Morirò, me l’ha detto Internet, Max Maestrello

Forse hai la giardia e non lo sai. E quel dolore agli organi molli? Sicuro che non sia il preludio di un infarto? Se anche tu inizi a non sentirti troppo bene, potrebbe aiutarti la lettura di “Morirò, me l’ha detto Internet. Una guida all’ipocondria piena di sintomi e nessuna soluzione di Max Maestrello”. In questa guida, dove l’ironia la fa da padrone, Max ci porta a spasso nel mondo dell’ipocondria “l’unica malattia che un ipocondriaco non ammetterà mai di avere”. Magari è l’urgente bisogno di disinfettarsi le mani con l’Amuchina, magari è il terrore dei sedili sporchi del treno, oppure è la sensazione di germi in agguato nelle ciotole delle noccioline sul bancone del bar: chi più e chi meno ci stiamo attenti, diciamo la verità. Il problema è che a volte, l’attenzione a igiene e salute può davvero scappare di mano! Max Maestrello è stato capace di scrivere una guida sincera e liberatoria. Arguta, divertente in modo mai banale e piena di aneddoti personali esilaranti. Sia che tu non tema chi ti starnutisce accanto, sia che tu passi le nottate a contare i battiti del cuore per vedere se uno salta, ti riconoscerai nelle parole di Max e saprai ridere delle tue debolezze.

Morirò me l'ha detto internet, Max Maestrello, Zandegù

Ho letto questo libro tragicomico di Max Maestrello in poche ore. Poi ho passato giorni a chiedermi cosa – e come – avrei dovuto scrivere a riguardo.

Partiamo dal presupposto che commentare una guida come questa è un’impresa davvero ardua, perché tutti gli escamotage e le “linee” che si usano normalmente per un’opera di narrativa qui sono inapplicabili. Avrebbe senso, in questo caso, fare un’analisi del protagonista, del suo carattere, delle sue particolarità? Avrebbe senso concentrarsi sulla trama, sullo sviluppo della “storia”, sugli avvenimenti? Chiaramente no.

Perché “Morirò, me l’ha detto Internet” non è un’opera di narrativa – o almeno, non lo è in senso canonico. In queste pagine scopriamo sì una storia, la storia di una persona alle prese con l’ipocondria, ma questa vicenda individuale è solo una sorta di pretesto per affrontare un macro-tema, con ironia e spirito, of course.

Come vive un ipocondriaco ai tempi di internet e dei social network? Dopo aver letto questa spassosa guida la prima risposta che mi viene da darvi, così, d’istinto, è: molto, molto, molto peggio di prima!

Come avrà sperimentato chiunque sia stato tanto incauto da cercare su Google i sintomi di una qualunque malattia che, in un modo o nell’altro, si è auto-diagnosticato, ma anche dubbi su condizioni meno drammatiche come, ad esempio, la gravidanza (colgo l’occasione per dare un consiglio spassionato: ragazze e donne in dolce attesa NON LO FATE, non fate affidamento su siti, forum e chat di discussione perché altrimenti i nove mesi diventeranno davvero un periodo eterno!) quando si parla di salute possiamo dire che l’accesso alle informazioni è una piaga, altro che salvezza.

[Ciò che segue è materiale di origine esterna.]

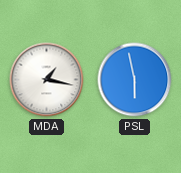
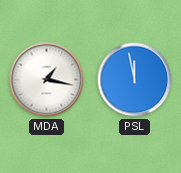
PSL: 5:58 -> 11:58
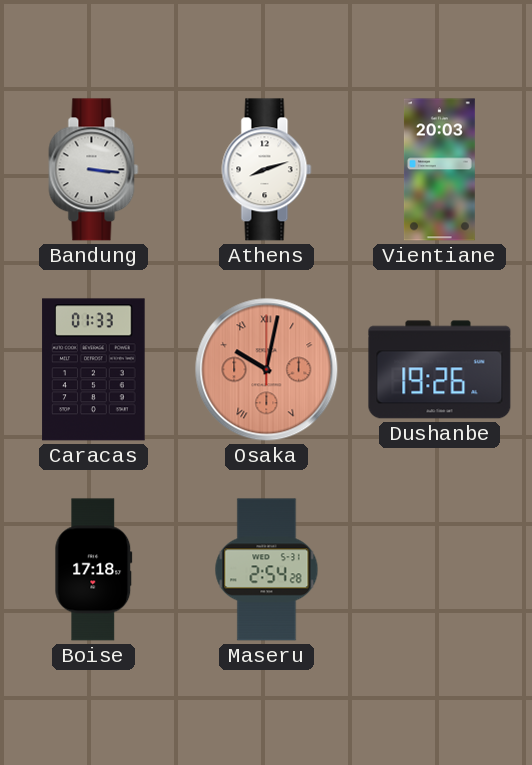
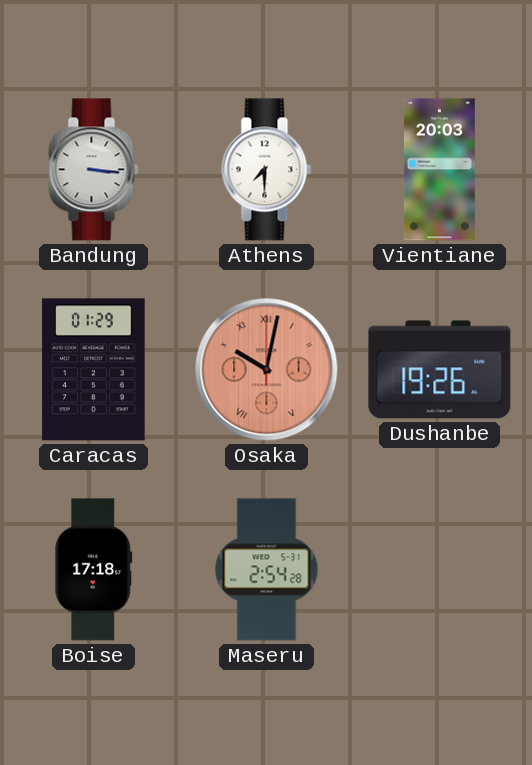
Athens: 8:12 -> 7:30
Caracas: 01:33 -> 01:29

Non ricordate il nome di un personaggio? Fate una ricerca online e risolverete il problema. Avete un qualunque dubbio di storia, geografia, cultura generale? Digitate una stringa di caratteri e il gioco è fatto. Ecco. Se avete un qualche dolorino e volete capire di cosa si tratta, NON scrivetelo su Internet! Perché la rete non porta consiglio, porta sciagure. Un affaticamento alle gambe potrebbe trasformarsi in un morbo rarissimo – e naturalmente mortale; ogni dolore in zona petto in sicura avvisaglia di infarto.

È quello che sperimentano a proprie spese il protagonista della guida Zandegù e tutti i suoi “simili”, ipocondriaci indefessi. Se la nostra mente, già di per se, tende a pensare il peggio, dopo aver passato mezz’ora online vi convincerete di essere prossimi al letto di morte.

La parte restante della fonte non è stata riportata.